IEEE Trans Med Imaging. 2023 Aug;42(8):2451-2461. doi: 10.1109/TMI.2023.3250474. Epub 2023 Aug 1.
Brain tumor segmentation (BTS) in magnetic resonance image (MRI) is crucial for brain tumor diagnosis, cancer management and research purposes. With the great success of the ten-year BraTS challenges as well as the advances of CNN and Transformer algorithms, a lot of outstanding BTS models have been proposed to tackle the difficulties of BTS in different technical aspects. However, existing studies hardly consider how to fuse the multi-modality images in a reasonable manner. In this paper, we leverage the clinical knowledge of how radiologists diagnose brain tumors from multiple MRI modalities and propose a clinical knowledge-driven brain tumor segmentation model, called CKD-TransBTS. Instead of directly concatenating all the modalities, we re-organize the input modalities by separating them into two groups according to the imaging principle of MRI. A dual-branch hybrid encoder with the proposed modality-correlated cross-attention block (MCCA) is designed to extract the multi-modality image features. The proposed model inherits the strengths from both Transformer and CNN with the local feature representation ability for precise lesion boundaries and long-range feature extraction for 3D volumetric images. To bridge the gap between Transformer and CNN features, we propose a Trans&CNN Feature Calibration block (TCFC) in the decoder. We compare the proposed model with six CNN-based models and six transformer-based models on the BraTS 2021 challenge dataset. Extensive experiments demonstrate that the proposed model achieves state-of-the-art brain tumor segmentation performance compared with all the competitors.

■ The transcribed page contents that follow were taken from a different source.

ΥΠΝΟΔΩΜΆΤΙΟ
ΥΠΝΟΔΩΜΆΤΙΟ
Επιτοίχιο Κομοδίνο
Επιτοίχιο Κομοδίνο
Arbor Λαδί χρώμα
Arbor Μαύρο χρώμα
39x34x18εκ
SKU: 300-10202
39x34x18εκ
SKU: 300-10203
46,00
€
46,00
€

脑肿瘤分割(BTS)在磁共振成像(MRI)中对于脑肿瘤的诊断、癌症的管理和研究目的至关重要。随着十年来 BraTS 挑战赛的巨大成功以及 CNN 和 Transformer 算法的进步,提出了许多出色的 BTS 模型来解决 BTS 在不同技术方面的困难。然而,现有研究几乎没有考虑如何以合理的方式融合多模态图像。在本文中,我们利用放射科医生从多种 MRI 模式诊断脑肿瘤的临床知识,提出了一种临床知识驱动的脑肿瘤分割模型,称为 CKD-TransBTS。我们不是直接将所有模态连接起来,而是根据 MRI 的成像原理将输入模态分为两组。设计了一个具有所提出的模态相关交叉注意块(MCCA)的双分支混合编码器,以提取多模态图像特征。所提出的模型继承了 Transformer 和 CNN 的优势,具有局部特征表示能力,用于精确的病变边界,以及用于 3D 体积图像的远程特征提取。为了弥合 Transformer 和 CNN 特征之间的差距,我们在解码器中提出了一个 Trans&CNN 特征校准块(TCFC)。我们在 BraTS 2021 挑战赛数据集上比较了所提出的模型与六个基于 CNN 的模型和六个基于 Transformer 的模型。大量实验表明,与所有竞争对手相比,所提出的模型在脑肿瘤分割性能方面达到了最新水平。